▶ **Exercise instructions**
Scan the lines below and report each one containing "August" by copying it.

Dataset excerpts
────

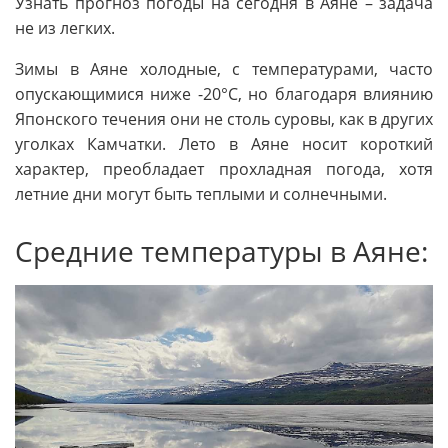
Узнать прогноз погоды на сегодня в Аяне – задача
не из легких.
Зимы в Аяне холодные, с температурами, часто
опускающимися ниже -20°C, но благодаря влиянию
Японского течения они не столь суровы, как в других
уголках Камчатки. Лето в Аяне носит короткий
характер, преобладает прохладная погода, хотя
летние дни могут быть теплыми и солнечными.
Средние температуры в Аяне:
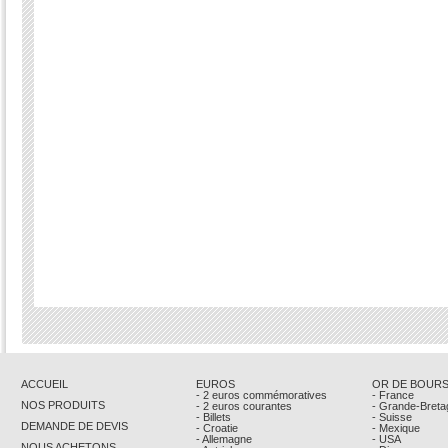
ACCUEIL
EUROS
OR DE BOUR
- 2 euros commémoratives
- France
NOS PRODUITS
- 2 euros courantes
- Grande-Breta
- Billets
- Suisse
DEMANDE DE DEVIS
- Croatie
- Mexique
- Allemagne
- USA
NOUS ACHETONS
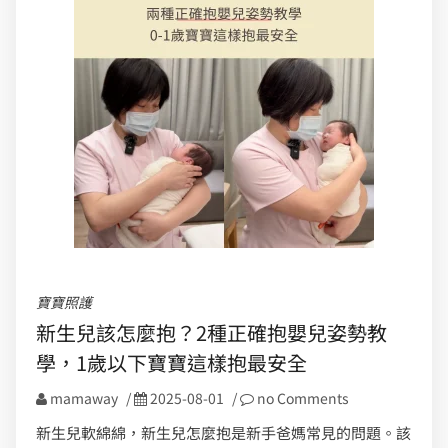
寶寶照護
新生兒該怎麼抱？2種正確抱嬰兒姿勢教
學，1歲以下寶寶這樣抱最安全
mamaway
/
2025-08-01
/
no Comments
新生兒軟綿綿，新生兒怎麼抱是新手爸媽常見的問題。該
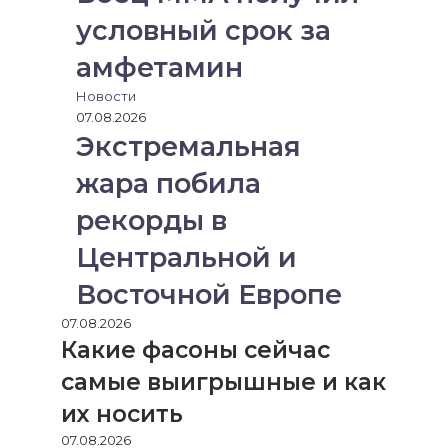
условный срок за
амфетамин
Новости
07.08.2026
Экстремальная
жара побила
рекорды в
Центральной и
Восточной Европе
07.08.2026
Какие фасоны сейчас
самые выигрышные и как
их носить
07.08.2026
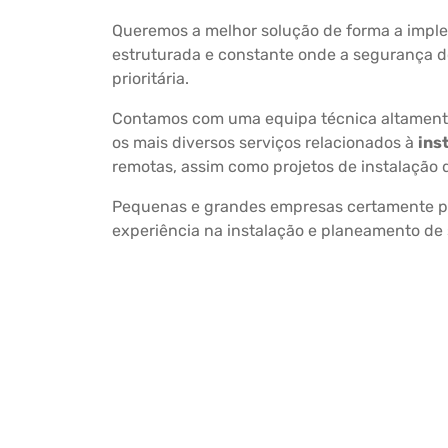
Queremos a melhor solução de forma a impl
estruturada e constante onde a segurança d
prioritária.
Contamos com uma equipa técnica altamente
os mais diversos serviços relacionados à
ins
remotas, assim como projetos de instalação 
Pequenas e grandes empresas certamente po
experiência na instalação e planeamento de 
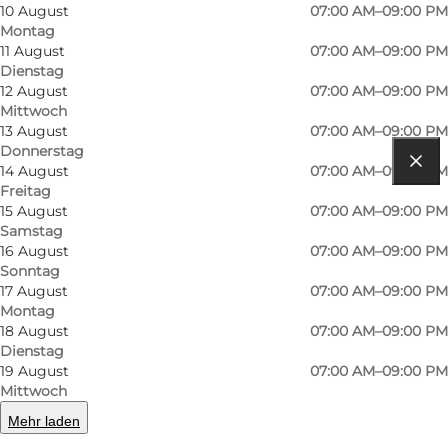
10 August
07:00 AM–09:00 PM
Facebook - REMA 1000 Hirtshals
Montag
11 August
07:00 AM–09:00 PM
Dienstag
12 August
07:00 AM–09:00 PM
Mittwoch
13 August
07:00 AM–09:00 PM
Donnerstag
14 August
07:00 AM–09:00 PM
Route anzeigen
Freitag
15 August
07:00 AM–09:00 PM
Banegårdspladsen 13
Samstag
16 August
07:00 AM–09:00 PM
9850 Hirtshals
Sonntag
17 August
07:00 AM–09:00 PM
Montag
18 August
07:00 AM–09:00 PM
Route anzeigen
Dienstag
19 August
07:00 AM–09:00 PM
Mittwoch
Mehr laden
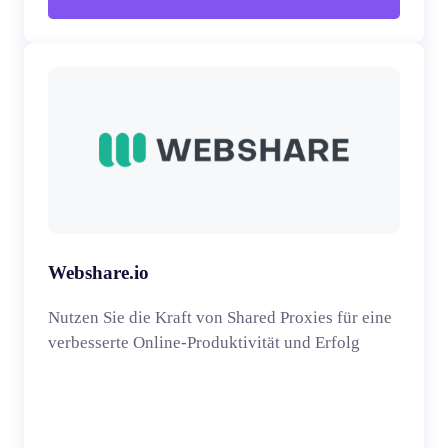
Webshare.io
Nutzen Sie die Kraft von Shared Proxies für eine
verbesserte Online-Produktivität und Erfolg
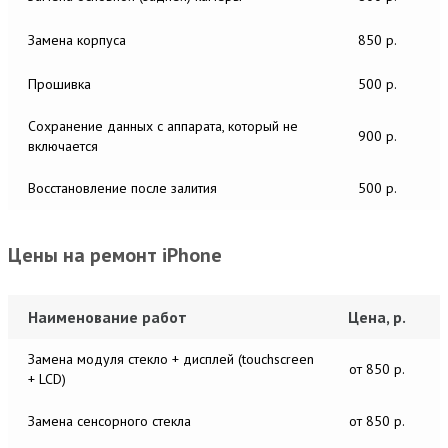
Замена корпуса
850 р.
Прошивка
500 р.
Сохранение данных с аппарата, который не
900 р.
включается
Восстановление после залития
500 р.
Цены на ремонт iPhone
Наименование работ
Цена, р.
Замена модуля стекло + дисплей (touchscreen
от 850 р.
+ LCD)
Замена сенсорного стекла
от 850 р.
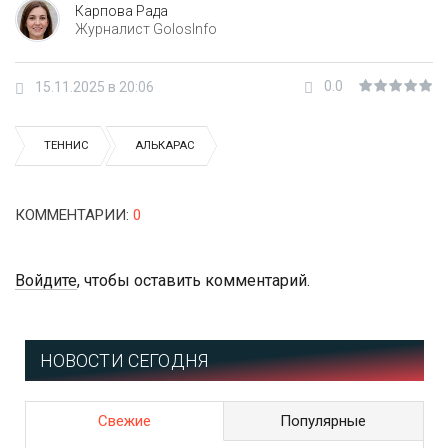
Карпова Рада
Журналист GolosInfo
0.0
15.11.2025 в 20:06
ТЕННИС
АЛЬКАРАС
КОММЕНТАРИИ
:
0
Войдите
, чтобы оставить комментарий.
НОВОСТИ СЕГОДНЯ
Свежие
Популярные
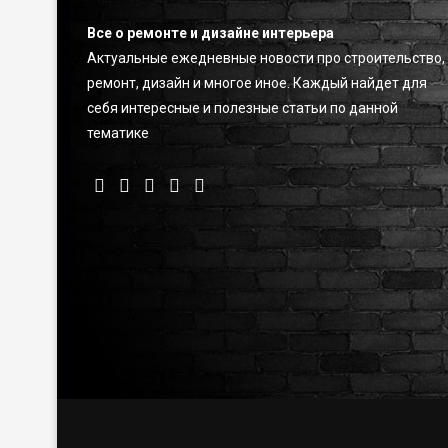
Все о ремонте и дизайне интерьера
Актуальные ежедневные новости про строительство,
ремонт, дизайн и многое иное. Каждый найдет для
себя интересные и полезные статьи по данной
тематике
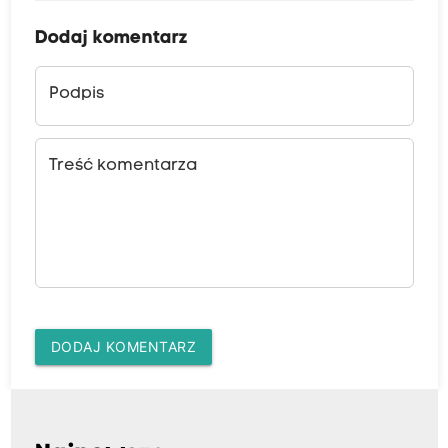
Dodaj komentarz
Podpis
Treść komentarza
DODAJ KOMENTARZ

────

▶ **Result of this exercise**
10 August
11 August
12 August
13 August
14 August
15 August
16 August
17 August
18 August
19 August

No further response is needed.